Speech Analysis in the Real World
We want to do a better job of analyzing audio recordings in which two or more people are talking, with overlaps and gaps and other sounds as well. We expect to make progress on key aspects of this problem. But an even more important result will be to document the remaining difficulties, and to lay out a roadmap for further research, including new task definitions and metrics.
One core aspect of the problem is “diarization”: Who spoke when, including accurate identification of overlaps when two or more people are speaking at the same time.
A parallel (and harder) problem is source separation: How to extract a version of the separate audio streams of interest, removing or ignoring signals that we don’t care about.
Members of the workshop team will be working on several specific applications in several different kinds of data, including the analysis of clinical interviews and of extended recordings from sources such as Lena wearable devices and police body cams.
The particular kinds of clinical interviews that team members have been working on include mood evaluation for patients with rapidly-cycling bipolar disorder, ADOS (“Autism Diagnosis Observation Schedule”) interviews, picture-description task recordings for patients with various neurodegenerative disorders, and patient conversations with doctors in training.
In some of this research, there is diagnostically valuable information in purely phonetic measures such as latency to respond, the distribution of speech and non-speech segment durations, the nature and distribution of filled pauses, syllable-production rates as a function of speech segment length, properties of f0 and amplitude functions, and so forth. These measures can be automatically extracted -- as long as diarization is accurate.
Other features depend on accurate recognition and analysis of the words used -- but of course the interpretation of these features also depends on which words were spoken by whom. “Meeting summarization” has been a long-standing goal of automatic speech processing research. In the case of clinical conversations, we’d like to analyze automatically how doctors interact with patients, which information ends up in the medical note, and if automatically extracted indicators correlate with how well a patient follows up on the doctor’s recommendations. This would allow us to improve training of caregivers, save doctors time, and thus improve patient care.
Finally, we plan to explore the application to these conversations of the kind of simple functional analysis that identifies questions and answers, backchannels, interruptions, and so forth.
Another data type of central interest to the workshop team is extended audio streams of the type that are becoming more and more common. As one particular example, we’ll be looking at the HomeBank archive at CMU, featuring 24/7 recordings of children’s linguistic experience and linguistic development. These recordings are challenging because they exhibit a wide range of acoustic conditions, with sometimes sparse and sometimes intense vocal activity. Typical tasks include identifying child-directed speech, identifying conversations among family members and others, locating and classifying the child’s vocalizations, identifying TV and radio streams, and so on. Team members have also addressed analogous problems of large-scale stream analysis in the case of police body-cam recordings.
Our experience is that existing diarization algorithms can’t be depended on to work well enough, across the range of recordings we have been working with. We also find that existing metrics for diarization give a misleadingly rosy picture of the state of the art, because of the size of “collars” used and the treatment of overlaps (which are basically ignored). Lower-quality recordings and larger numbers of speakers can make things much worse, as can data in which an individual speaker uses a wide range of levels of vocal effort. And in recordings with high levels of overlap, the ability to detect the overlaps and to extract relevant features from the separate streams becomes increasingly important.
The identification of rare occurrences in recordings is another problem that existing metrics are not sensitive to. Particularly where the number of speakers is unknown, clustering methods struggle to identify speakers who only appear for one or two utterances within a recording dominated by other speakers. Similarly, short utterances as small as one syllable can be difficult to find while hidden among both other speech or non-speech audio, and they can be too short to effectively extract an i-vector as a means of determining identity. By definition, the impact of these rare events on existing overall diarization metrics will be small, but in some applications, they may be extremely important.
In previous work and in specific preparation for the workshop, team members have explored a variety of techniques to improve overlap detection in both artificial and naturally-occurring datasets; to explore new features, new methods, and new metrics for the overall problem of diarization; and to design and test various approaches to model-based source separation.

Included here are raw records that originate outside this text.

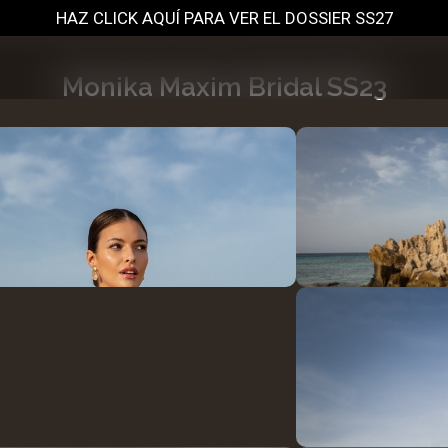
HAZ CLICK AQUÍ PARA VER EL DOSSIER SS27
Monika Maxim Bridal SS23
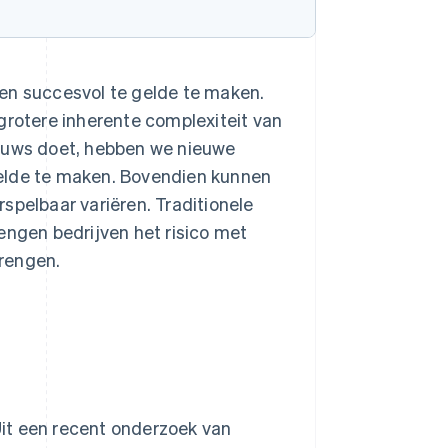
en succesvol te gelde te maken.
grotere inherente complexiteit van
ieuws doet, hebben we nieuwe
gelde te maken. Bovendien kunnen
spelbaar variëren. Traditionele
engen bedrijven het risico met
brengen.
it een recent onderzoek van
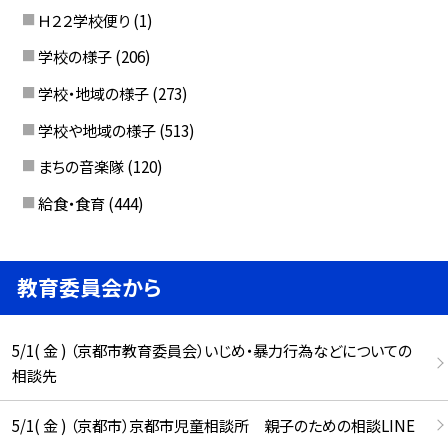
Ｈ２２学校便り
(1)
学校の様子
(206)
学校・地域の様子
(273)
学校や地域の様子
(513)
まちの音楽隊
(120)
給食・食育
(444)
教育委員会から
5/1( 金 ) （京都市教育委員会）いじめ・暴力行為などについての
相談先
5/1( 金 ) （京都市）京都市児童相談所 親子のための相談LINE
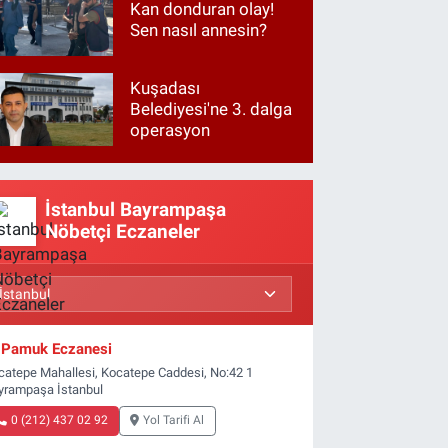
Kan donduran olay!
Sen nasıl annesin?
Kuşadası
Belediyesi'ne 3. dalga
operasyon
İstanbul Bayrampaşa
Nöbetçi Eczaneler
Pamuk Eczanesi
catepe Mahallesi, Kocatepe Caddesi, No:42 1
yrampaşa İstanbul
0 (212) 437 02 92
Yol Tarifi Al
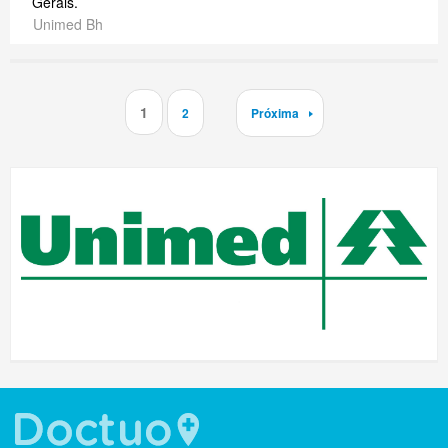
Gerais.
Unimed Bh
1
2
Próxima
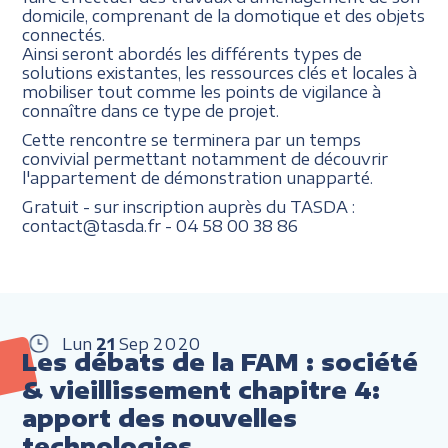
domicile, comprenant de la domotique et des objets
connectés.
Ainsi seront abordés les différents types de
solutions existantes, les ressources clés et locales à
mobiliser tout comme les points de vigilance à
connaître dans ce type de projet.
Cette rencontre se terminera par un temps
convivial permettant notamment de découvrir
l'appartement de démonstration unapparté.
Gratuit - sur inscription auprès du TASDA :
contact@tasda.fr - 04 58 00 38 86
Lun
21
Sep
2020
Les débats de la FAM : société
& vieillissement chapitre 4:
apport des nouvelles
technologies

One promising line of research looks at the use of multiple-channel recordings, including cases where the microphone properties and placement are not known in advance. And since we aim to develop methods that are not dependent on particular recording characteristics or interactional contexts, the workshop team will have access to a large number of diverse datasets, as well as techniques for creating artificial data by adding noise, imposing distortion, etc,
As a result, we’re confident that the workshop will achieve both of our goals: we’ll be able to document progress on overlap detection, on robust diarization, and on analysis of overlapping segments; and we’ll use our failures to characterize the remaining difficulties and to lay out a path for further research.